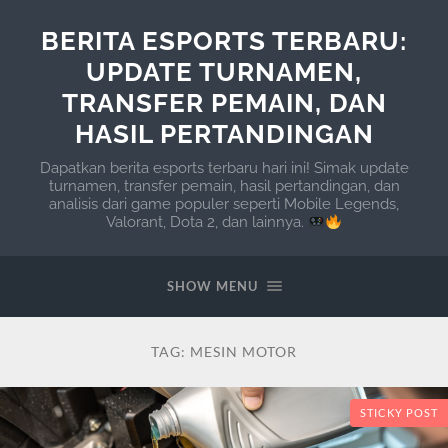
BERITA ESPORTS TERBARU:
UPDATE TURNAMEN,
TRANSFER PEMAIN, DAN
HASIL PERTANDINGAN
Dapatkan berita esports terbaru hari ini! Simak update
turnamen, transfer pemain, hasil pertandingan, dan
analisis dari game populer seperti Mobile Legends,
Valorant, Dota 2, dan lainnya.
SHOW MENU
TAG:
MESIN MOTOR
STICKY POST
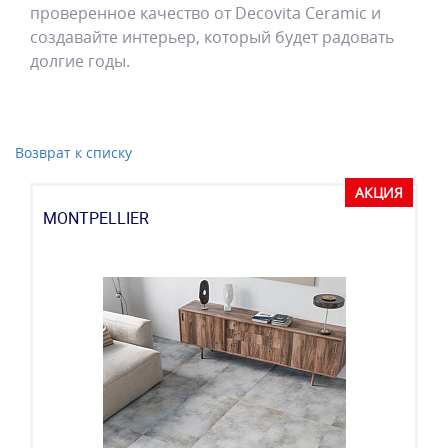
проверенное качество от Decovita Ceramic и
создавайте интерьер, который будет радовать
долгие годы.
Возврат к списку
АКЦИЯ
MONTPELLIER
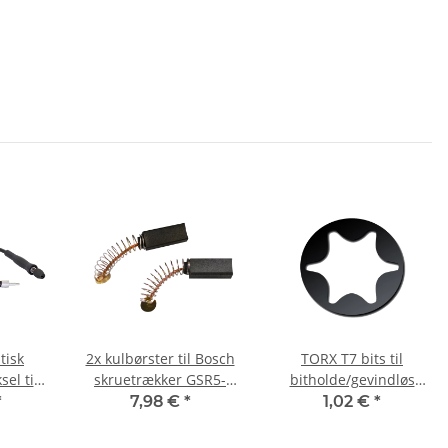
tisk
2x kulbørster til Bosch
TORX T7 bits til
el til
skruetrækker GSR5-
bitholde/gevindløs
e 1090
11TE 6,3 x 6,3 x 17 mm
skruetrække/slagnøgle
*
7,98 €
*
1,02 €
*
25 mm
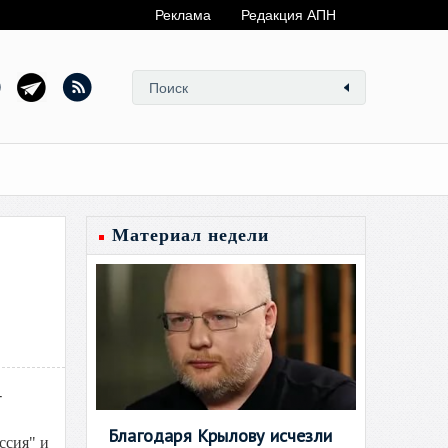
Реклама
Редакция АПН
Материал недели
-
Благодаря Крылову исчезли
ссия" и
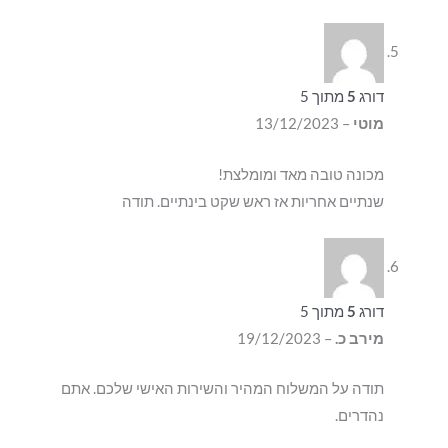
דורג
5
מתוך 5
מוטי
–
13/12/2023
מכונה טובה מאד ומומלצת!
שנתיים אחריות אז ראש שקט בינתיים. תודה
דורג
5
מתוך 5
מירב כ.
–
19/12/2023
תודה על המשלוח המהיר והשירות האישי שלכם. אתם
נהדרים.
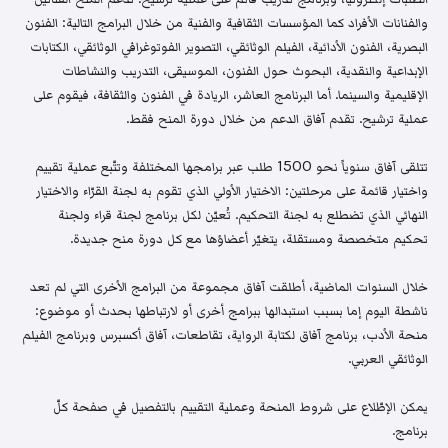
والفنانات الأفراد كما المؤسسات الثقافية والفنية من خلال البرامج التالية: الفنون
البصرية، الفنون الأدائية، الفيلم الوثائقي، التصوير الفوتوغرافي الوثائقي، الكتابات
الإبداعية والنقدية، البحوث حول الفنون، الموسيقى، التدريب والنشاطات
الإقليمية والسينما. أما البرنامج العاشر، الريادة في الفنون والثقافة، فيقوم على
عملية ترشيح. تقدم آفاق الدعم من خلال دورة المنح فقط.
تتلقى آفاق سنوياً نحو 1500 طلب عبر برامجها المختلفة وتتّبع عملية تقييم
واختيار قائمة على مرحلتين: الاختيار الأولي الذي تقوم به لجنة القرّاء والاختيار
النهائي الذي تضطلع به لجنة التحكيم. تُعيّن لكل برنامج لجنة قراء ولجنة
تحكيم متخصصة ومستقلة، يتغيّر أعضاؤها مع كل دورة منح جديدة.
خلال السنوات الماضية، أطلقت آفاق مجموعة من البرامج الأخرى التي لم تعد
ناشطة اليوم إما بسبب استبدالها ببرامج أخرى أو لارتباطها بحدث أو موضوع:
منحة الأدب، برنامج آفاق لكتابة الرواية، تقاطعات، آفاق أكسبرس وبرنامج الفيلم
الوثائقي العربي.
يمكن الإطّلاع على شروط المنحة وعملية التقييم بالتفصيل في صفحة كلّ
برنامج.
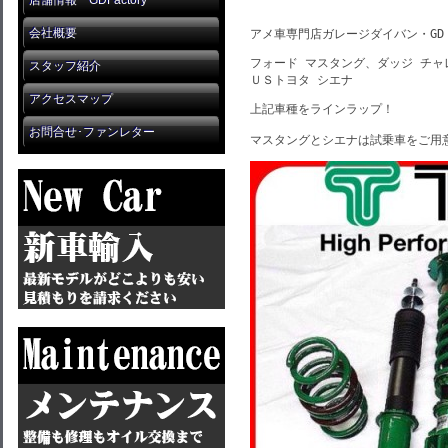
店舗情報 GDFactory
会社概要
アメ車専門店ガレージダイバン・GD 
フォード マスタング、ダッジ チャレ
スタッフ紹介
ＵＳトヨタ シエナ
アクセスマップ
上記車種をラインラップ！

お問合せ･ファンレター
マスタングとシエナは試乗車をご用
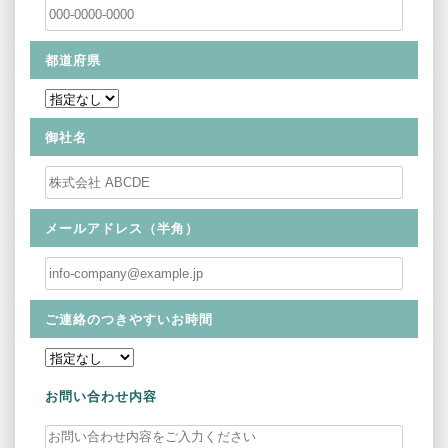
都道府県
御社名
メールアドレス（半角）
ご連絡のつきやすいお時間
お問い合わせ内容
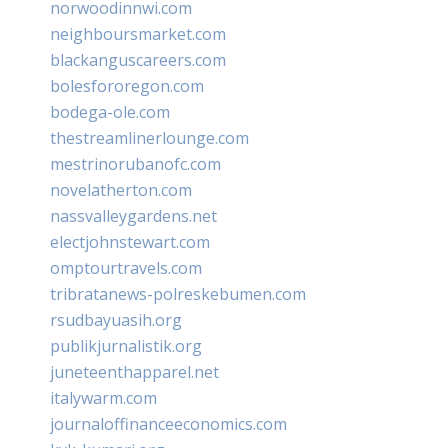
norwoodinnwi.com
neighboursmarket.com
blackanguscareers.com
bolesfororegon.com
bodega-ole.com
thestreamlinerlounge.com
mestrinorubanofc.com
novelatherton.com
nassvalleygardens.net
electjohnstewart.com
omptourtravels.com
tribratanews-polreskebumen.com
rsudbayuasih.org
publikjurnalistik.org
juneteenthapparel.net
italywarm.com
journaloffinanceeconomics.com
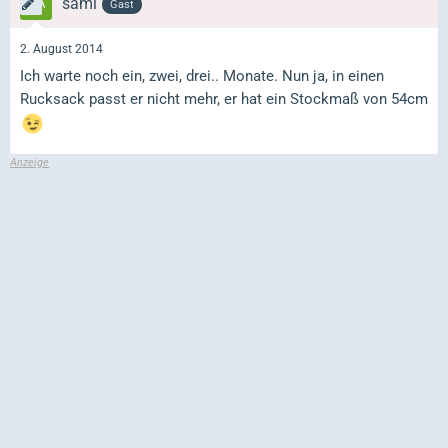
sami
Gast
2. August 2014
Ich warte noch ein, zwei, drei.. Monate. Nun ja, in einen
Rucksack passt er nicht mehr, er hat ein Stockmaß von 54cm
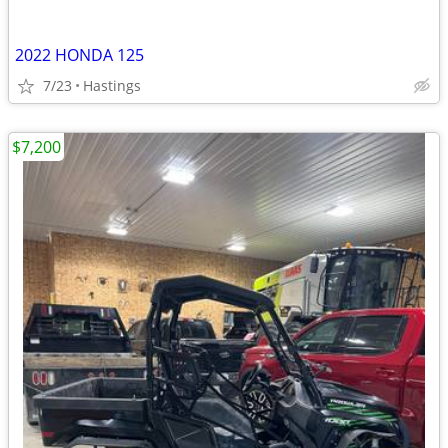
2022 HONDA 125
7/23
Hastings
$7,200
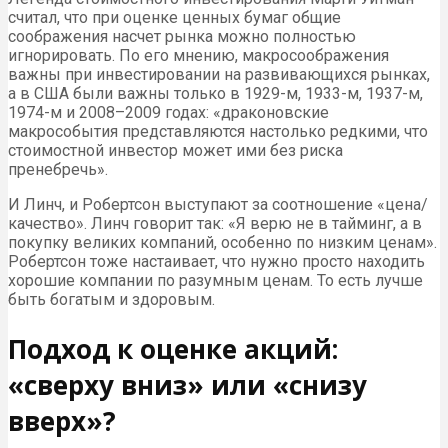
считал, что при оценке ценных бумаг общие
соображения насчет рынка можно полностью
игнорировать. По его мнению, макросоображения
важны при инвестировании на развивающихся рынках,
а в США были важны только в 1929-м, 1933-м, 1937-м,
1974-м и 2008–2009 годах: «драконовские
макрособытия представляются настолько редкими, что
стоимостной инвестор может ими без риска
пренебречь».
И Линч, и Робертсон выступают за соотношение «цена/
качество». Линч говорит так: «Я верю не в тайминг, а в
покупку великих компаний, особенно по низким ценам».
Робертсон тоже настаивает, что нужно просто находить
хорошие компании по разумным ценам. То есть лучше
быть богатым и здоровым.
Подход к оценке акций:
«сверху вниз» или «снизу
вверх»?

> _Exercise description_
In the copy, include each entry exactly as written and none of the pictures.

> _Problem solution_
BERITA ESPORTS TERBARU:
UPDATE TURNAMEN,
TRANSFER PEMAIN, DAN
HASIL PERTANDINGAN
Dapatkan berita esports terbaru hari ini! Simak update
turnamen, transfer pemain, hasil pertandingan, dan
analisis dari game populer seperti Mobile Legends,
Valorant, Dota 2, dan lainnya.
SHOW MENU
TAG:
MESIN MOTOR
STICKY POST
проверенное качество от Decovita Ceramic и
создавайте интерьер, который будет радовать
долгие годы.
Возврат к списку
АКЦИЯ
MONTPELLIER
tisk
2x kulbørster til Bosch
TORX T7 bits til
el til
skruetrækker GSR5-
bitholde/gevindløs
e 1090
11TE 6,3 x 6,3 x 17 mm
skruetrække/slagnøgle
*
7,98 €
*
1,02 €
*
25 mm
Реклама
Редакция АПН
Материал недели
-
Благодаря Крылову исчезли
ссия" и
דורג
5
מתוך 5
מוטי
–
13/12/2023
מכונה טובה מאד ומומלצת!
שנתיים אחריות אז ראש שקט בינתיים. תודה
דורג
5
מתוך 5
מירב כ.
–
19/12/2023
תודה על המשלוח המהיר והשירות האישי שלכם. אתם
נהדרים.
والفنانات الأفراد كما المؤسسات الثقافية والفنية من خلال البرامج التالية: الفنون
البصرية، الفنون الأدائية، الفيلم الوثائقي، التصوير الفوتوغرافي الوثائقي، الكتابات
الإبداعية والنقدية، البحوث حول الفنون، الموسيقى، التدريب والنشاطات
الإقليمية والسينما. أما البرنامج العاشر، الريادة في الفنون والثقافة، فيقوم على
عملية ترشيح. تقدم آفاق الدعم من خلال دورة المنح فقط.
تتلقى آفاق سنوياً نحو 1500 طلب عبر برامجها المختلفة وتتّبع عملية تقييم
واختيار قائمة على مرحلتين: الاختيار الأولي الذي تقوم به لجنة القرّاء والاختيار
النهائي الذي تضطلع به لجنة التحكيم. تُعيّن لكل برنامج لجنة قراء ولجنة
تحكيم متخصصة ومستقلة، يتغيّر أعضاؤها مع كل دورة منح جديدة.
خلال السنوات الماضية، أطلقت آفاق مجموعة من البرامج الأخرى التي لم تعد
ناشطة اليوم إما بسبب استبدالها ببرامج أخرى أو لارتباطها بحدث أو موضوع:
منحة الأدب، برنامج آفاق لكتابة الرواية، تقاطعات، آفاق أكسبرس وبرنامج الفيلم
الوثائقي العربي.
يمكن الإطّلاع على شروط المنحة وعملية التقييم بالتفصيل في صفحة كلّ
برنامج.
店舗情報 GDFactory
会社概要
アメ車専門店ガレージダイバン・GD 
フォード マスタング、ダッジ チャレ
スタッフ紹介
ＵＳトヨタ シエナ
アクセスマップ
上記車種をラインラップ！

お問合せ･ファンレター
マスタングとシエナは試乗車をご用
都道府県
御社名
メールアドレス（半角）
ご連絡のつきやすいお時間
お問い合わせ内容
norwoodinnwi.com
neighboursmarket.com
blackanguscareers.com
bolesfororegon.com
bodega-ole.com
thestreamlinerlounge.com
mestrinorubanofc.com
novelatherton.com
nassvalleygardens.net
electjohnstewart.com
omptourtravels.com
tribratanews-polreskebumen.com
rsudbayuasih.org
publikjurnalistik.org
juneteenthapparel.net
italywarm.com
journaloffinanceeconomics.com
sami
Gast
2. August 2014
Ich warte noch ein, zwei, drei.. Monate. Nun ja, in einen
Rucksack passt er nicht mehr, er hat ein Stockmaß von 54cm
2022 HONDA 125
7/23
Hastings
$7,200
считал, что при оценке ценных бумаг общие
соображения насчет рынка можно полностью
игнорировать. По его мнению, макросоображения
важны при инвестировании на развивающихся рынках,
а в США были важны только в 1929-м, 1933-м, 1937-м,
1974-м и 2008–2009 годах: «драконовские
макрособытия представляются настолько редкими, что
стоимостной инвестор может ими без риска
пренебречь».
И Линч, и Робертсон выступают за соотношение «цена/
качество». Линч говорит так: «Я верю не в тайминг, а в
покупку великих компаний, особенно по низким ценам».
Робертсон тоже настаивает, что нужно просто находить
хорошие компании по разумным ценам. То есть лучше
быть богатым и здоровым.
Подход к оценке акций:
«сверху вниз» или «снизу
вверх»?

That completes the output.